Daí a advertência para que não endurecemos a nossa cerviz. Em outras palavras,
temos que deixar de ser cabeça dura. Porém, para isso, o véu tem que ser
removido. E isso só ocorre quando somos convertidos a Cristo (2 Co.3:13-18).
Portanto, a genuína conversão equivale a ter o coração circuncidado.
Permita-me lançar mão de uma
compreensão psicanalítica de nossa condição humana que parece ecoar a verdade
anunciada nas Escrituras.
De acordo com Freud, todos
nascemos narcisistas. Ao nascermos, todo o nosso amor é voltado para nós
mesmos. Até a nossa mãe é vista como sendo uma extensão de nosso ser. Isso
parece se encaixar perfeitamente com o que a teologia cristã diz acerca de
nossa condição humana: todos nascemos em pecado (Sl.51:5). Pecado é, por
definição, errar o alvo. Não fomos criados para o amor próprio, mas para amar a
Deus e ao nosso semelhante. O amor próprio é, por assim dizer, a essência do
pecado. Nascemos em pecado porque nascemos voltados para nós mesmos. Investimos
todo o nosso afeto em nosso eu. O outro não passa de um espelho onde
vislumbramos nossa imagem. É pelo outro que tomamos consciência de que
existimos. O mundo parece nos orbitar. Até que ocorre um trauma de tal ordem que
Freud chama de castração. Se o narcisismo é a entronização do “eu”, a castração
é a sua deposição. Somos confrontados pela lei imposta pelo superego num
processo chamado de Complexo de Édipo, através do qual descobrimos que nem
todos os nossos desejos podem ser saciados. O papel do superego é nos munir de
consciência moral, ditando-nos o bem a ser buscado, e o mal a ser evitado. É
através da castração que a lei é cravada em nossa consciência, gerando uma
estrutura psíquica neurótica, fundamentada no desejo e na culpa. Uma eventual
falha na castração gerará uma estrutura psíquica psicótica, ou mesmo perversa,
em que o sujeito é incapaz de se sentir culpado. Sem que haja culpa, também não
haverá arrependimento. É necessário que a lei cumpra seu papel, a fim de que a
graça entre em cena, de modo que se cumpra a célebre declaração apostólica:
“Onde abundou o pecado, superabundou a graça” (Rm.5:20). Como cristão que crê
no ministério do Espírito em convencer o homem acerca do pecado, da justiça e
do juízo (Jo.16:8), creio firmemente que ninguém está imune à Sua eficiente
atuação, nem mesmo o psicótico ou o perverso. Porém, esta atuação passa
necessariamente pela admissão de culpa, sem a qual, jamais se alcançará a
consciência grata pelo perdão. Sem a lei, não há evangelho possível. A lei
condena para que o evangelho absolva.
Engana-se quem pensa que a lei
foi legada exclusivamente aos judeus. Paulo afirma que mesmo os gentios “fazem
naturalmente as coisas que são da lei, não tendo eles lei, para si mesmos são lei;
os quais mostram a obra da lei escrita em seus corações, testificando
juntamente a sua consciência, e os seus pensamentos, quer acusando-os, quer
defendendo-os” (Rm.2:14,15). Esta tal lei no coração é o que Freud chama de
superego.
É justamente a castração que nos
lança para fora de nós mesmos e nos faz buscar no outro o que não encontramos
em nós, posto que revele nossa desesperadora condição de incompletude.

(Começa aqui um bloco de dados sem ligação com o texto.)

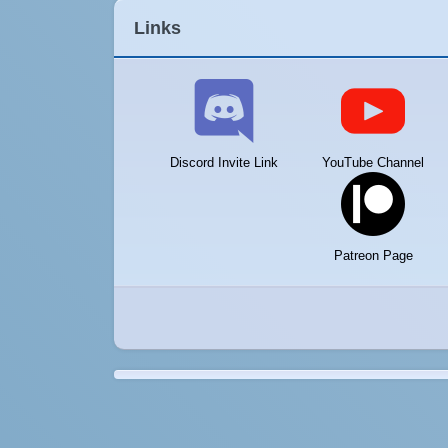
Links
Discord Invite Link
YouTube Channel
Patreon Page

Agora temos um ego suprimido pelo
superego e uma terceira instância psíquica a que Freud chama de Id, que
equivale ao que Paulo chama de “carne”. Digamos que o superego seja aquele
anjinho que nos estimular a fazer o que é certo, enquanto que o Id é o diabinho
que nos instiga a fazer o que é errado. Caberá ao ego arbitrar entre as
demandas do superego e do Id.
Devido à nossa condição
pecaminosa, somos bem mais propensos a atender aos apelos do Id do que aos
estímulos do superego. Queremos saciar os desejos de nossa carne a qualquer
custo, mesmo que isso resulte na infelicidade de outros. Diferente das estrelas
ao redor das quais orbitam os mais variados planetas, tornamo-nos buracos
negros que sugam tudo ao seu redor.
A castração não foi suficiente
para nos tornar seres humanos plenos. Quando muito, devemos a ela nossa
introdução à adolescência espiritual. A plenitude de que tanto carecemos se
encontra na graça revelada em
Cristo. Ela nos liberta da opressão do superego e da contínua
pressão do Id.
A circuncisão do coração nos
oferece um estágio para além da castração. Tanto o ego, quanto o superego são
destituídos e em seu lugar entronizamos respectivamente a Cristo e ao Espírito
Santo. "Estou crucificado com Cristo", declara Paulo, "e já não
vivo eu, mas Cristo vive em mim" (Gl.2:20). O eixo ao redor do qual gira
nossa existência deixa de ser nosso eu para ser Cristo, e a voz da nossa
consciência deixa de ser a voz inquisitiva da lei para ser a doce e
encorajadora voz do Espírito Santo. Somente o Id segue ocupando o mesmo lugar,
posto que a carne jamais se converte. Somente nos livramos das pulsões de nossa
natureza pecaminosa quando recebermos novos corpos e Deus for tudo em todos (1
Co.15:28; Fp.3:21).
Mediante a castração, fomos
levados à Árvore do Conhecimento do Bem do Mal, mas somente pela circuncisão do
coração somos reconduzidos à Árvore da Vida.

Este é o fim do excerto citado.